I have the feeling that many things have been broken at one time, and that glass towers have been irrevocably cracked. I urgently ask myself: Have we overestimated the value of progress these societies have made in recent decades? Was this progress false, incomplete or at least lacking a sufficient human dimension?

Have governments and parties forgotten that the first purpose of progress is mankind, instead of engaging in a frenzied race over interests, profits, monopoly and supremacy? Have states squandered their wealth and capabilities in wars for control and hegemony? Have international organizations lost their days and budgets for general and shiny slogans instead of real needs?

I have a feeling that the world we belong to has undergone tremendous devastation over the past few weeks, revealing its shortcomings, misguidance and impotence.

Personally, my assessment of the sizes and roles of the top players has changed. I used to think that the master of the White House is a very powerful man who, when deciding to respond, can meet any challenge facing the world or his country head on. America, with its progress, factories, universities and freedoms, is a symbol of evolution despite its mistakes and favoritisms.

After the coronavirus, I no longer have the same feeling. I no longer regard Donald Trump as the chief boxer in the “global village”. Undeniably, he is still the strongest, but I saw him puzzled and confused when an unknown virus decided to attack American soil.

The same can be said about Vladimir Putin. Those, who were behind his rise, have succeeded in drawing an exceptional image of him… An image that he personally excelled in strengthening. He is the James Bond coming from the KGB, supervising a strictly controlled democracy and an ultrasonic arsenal. Many rejoiced at the emergence of this powerful player. They deemed his strength a necessary condition to rationalize the behavior of an American boxer who is known for registering the highest record of errors when acting alone.

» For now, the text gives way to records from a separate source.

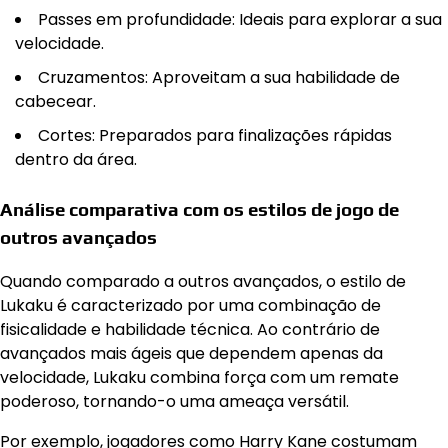
Passes em profundidade: Ideais para explorar a sua
velocidade.
Cruzamentos: Aproveitam a sua habilidade de
cabecear.
Cortes: Preparados para finalizações rápidas
dentro da área.
Análise comparativa com os estilos de jogo de
outros avançados
Quando comparado a outros avançados, o estilo de
Lukaku é caracterizado por uma combinação de
fisicalidade e habilidade técnica. Ao contrário de
avançados mais ágeis que dependem apenas da
velocidade, Lukaku combina força com um remate
poderoso, tornando-o uma ameaça versátil.
Por exemplo, jogadores como Harry Kane costumam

But this strong man, who punishes spies on the lands of others and manipulates elections inside and outside his borders, appeared without lethal weapons when coronavirus decided to visit Lenin’s country.

The Chinese leader’s ability to make tough decisions that cannot be applied in democratic systems is not reassuring enough. The policy of Mao’s heirs is ultimately part of this international dictionary that the coronavirus crisis is threatening to abolish.

Europe, on the other hand, with its tragic scenes, has proven that it deserves its title of the Old Continent. If we exclude courtesy phrases, like those murmured at funerals, the world has not seen a strong and united European response to the atrocities committed by the serial killer, especially in Spain and Italy. In this brutal and fateful crisis, Europe appears to be an aging continent, lacking the backbone and the force to mobilize people, despite attempts by the German chancellor and the man residing in the Charles de Gaulle’s office.

European states appeared weak and fragile; their institutions feeble. Not only were they powerless in front of the murderer, but also unable to provide coffins and graves to its victims. The European spirit did not express its presence, strength or victory. The European Union emerged as a club that failed to succeed in persuading its members to shed egoism and nationalism and focus their capabilities towards the common destiny.

Each country seemed to be left to its grim fate, without being able to count on support from beyond their borders. The crisis has awakened those ancient borders that many Europeans thought were memories of the past, after interests and destinies overlapped on the continent. The crisis revealed that dictionaries, methods, convictions and remedies are now outdated.

The image of the world has changed for the people who are fearing the beast lurking at the gates of their cities and villages. Whole fields of glass were shattered. Death knocks here and there. If only this shift turns into an unprecedented shock. A massive stab that awakens the minds. Humanity deserves a less brutal world. We want to believe that the post-coronavirus world will be different from its predecessor.